According to Steven K. Grinspoon, MD, professor of medicine at Harvard Medical School and chief of the metabolism unit at Massachusetts General Hospital, nonalcoholic fatty liver disease (NAFLD) occurs in up to 35% to 40% of patients living with HIV, and there are no effective treatments available to them.

Infographic about tesamorelin 

“Moreover, most of the studies in NAFLD do not include HIV patients, so this is a real urgency to study such patients,” Grinspoon told Infectious Disease News.

In their study, Grinspoon and colleagues assessed whether tesamorelin could decrease liver fat in men and women living with HIV and NAFLD. Tesamorelin is a “hypothalamic analogue of growth hormone-releasing hormone [that] works to increase the natural pulsatility of the body’s own growth hormone, which is reduced in HIV,” Grinspoon explained.
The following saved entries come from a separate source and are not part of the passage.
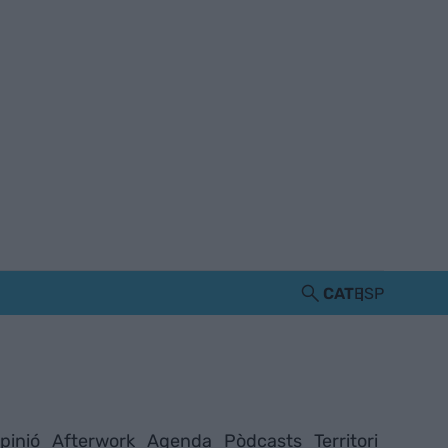
CAT
ESP
pinió
Afterwork
Agenda
Pòdcasts
Territori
According to the study, 43% of participants enrolled had at least mild fibrosis and 33% met diagnostic criteria for more severe subset of NAFLD called nonalcoholic steatohepatitis. Overall, 31 participants were randomly assigned to receive 2 mg injections of tesamorelin and 30 were randomly assigned to receive placebo injections. Researchers provided nutritional counseling and training for self-administering to both groups and compared liver heath at baseline and 12 months.

Results showed that after 1 year, participants receiving tesamorelin experienced better liver health than the placebo group. According to the study, 35% of patients in the tesamorelin group achieved normal hepatic fat fraction compared with 4% in the in the placebo group. Grinspoon and colleagued reported that tesamorelin was well tolerated, reduced patients’ hepatic fat fraction and reduced odds of onset or worsening fibrosis. Additionally, blood markers associated with inflammation and liver damage decreased among participants in the tesamorelin group.
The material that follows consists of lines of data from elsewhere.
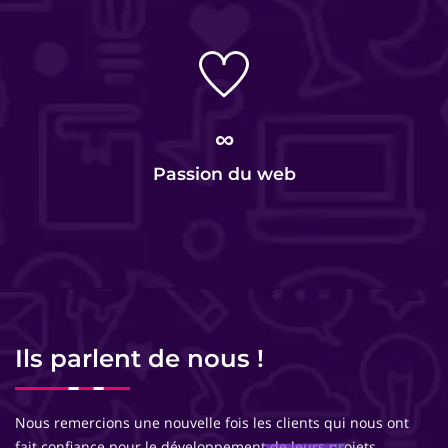
∞
Passion du web
Ils parlent de nous !
Nous remercions une nouvelle fois les clients qui nous ont
fait confiance pour le développement de leurs projets.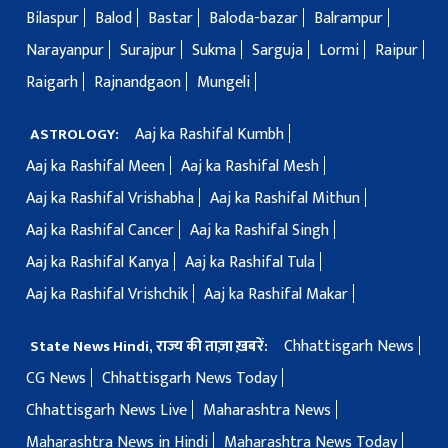
Bilaspur
Balod
Bastar
Baloda-bazar
Balrampur
Narayanpur
Surajpur
Sukma
Sarguja
Lormi
Raipur
Raigarh
Rajnandgaon
Mungeli
Aaj ka Rashifal Kumbh
ASTROLOGY:
Aaj ka Rashifal Meen
Aaj ka Rashifal Mesh
Aaj ka Rashifal Vrishabha
Aaj ka Rashifal Mithun
Aaj ka Rashifal Cancer
Aaj ka Rashifal Singh
Aaj ka Rashifal Kanya
Aaj ka Rashifal Tula
Aaj ka Rashifal Vrishchik
Aaj ka Rashifal Makar
Chhattisgarh News
State News Hindi, राज्य की ताज़ा ख़बरें:
CG News
Chhattisgarh News Today
Chhattisgarh News Live
Maharashtra News
Maharashtra News in Hindi
Maharashtra News Today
“Tesamorelin represents a new potential treatment strategy for the large percentage of HIV patients with NAFLD, that may be useful not only to reduce liver fat but to critically prevent progression of fibrosis,” Grinspoon said.

In an accompanying comment, also published in The Lancet HIV, Jennifer Audsley, PhD, and colleagues from The Peter Doherty Institute for Infection and Immunity at the University of Melbourne and Royal Melbourne Hospital, call for further studies examining side effects of stopping tesamorelin treatment, long-term effects and data and accessibility in low- and middle-income countries where NAFLD prevalence is “substantial and rising.”
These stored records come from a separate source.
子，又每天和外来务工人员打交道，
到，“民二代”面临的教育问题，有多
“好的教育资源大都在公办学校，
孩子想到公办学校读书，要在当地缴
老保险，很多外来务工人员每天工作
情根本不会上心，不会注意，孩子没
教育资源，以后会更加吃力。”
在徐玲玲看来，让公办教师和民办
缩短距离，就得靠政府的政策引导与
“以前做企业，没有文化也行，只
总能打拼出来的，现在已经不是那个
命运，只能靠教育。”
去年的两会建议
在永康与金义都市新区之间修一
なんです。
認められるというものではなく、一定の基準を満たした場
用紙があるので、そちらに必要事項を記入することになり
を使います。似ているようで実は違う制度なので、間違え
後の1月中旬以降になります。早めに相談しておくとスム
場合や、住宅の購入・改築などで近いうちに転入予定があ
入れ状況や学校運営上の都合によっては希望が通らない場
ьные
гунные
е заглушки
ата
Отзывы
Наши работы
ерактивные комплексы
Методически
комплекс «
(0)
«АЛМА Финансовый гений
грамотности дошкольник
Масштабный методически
“Increased investment will be needed to increase the awareness of the condition to allow for early diagnosis and a focus on prevention,” Audsley wrote. “Tesamorelin provides a new therapeutic approach that is important to managing people living with HIV and NAFLD and warrants further investigation.”

Grinspoon said further studies are needed to confirm results, but this study is “a very promising advance.” – by Caitlyn Stulpin


Audsley J, et al. Lancet HIV. 2019;doi:10.1016/S2352-3018(19)30331-5.
Stanley TL, et al. Lancet HIV. 2019;doi:10.1016/S2352-3018(19)30338-8.


Disclosures: Audsley and Fauci report no relevant financial disclosures. Grinspoon reports serving on a scientific advisory board and being a consultant for Theratechnologies, receiving research support from Theratechnologies, and being a named inventor on a patent application on the effects of tesamorelin in the treatment of hepatic disease. Please see the study for all other authors’ relevant financial disclosures.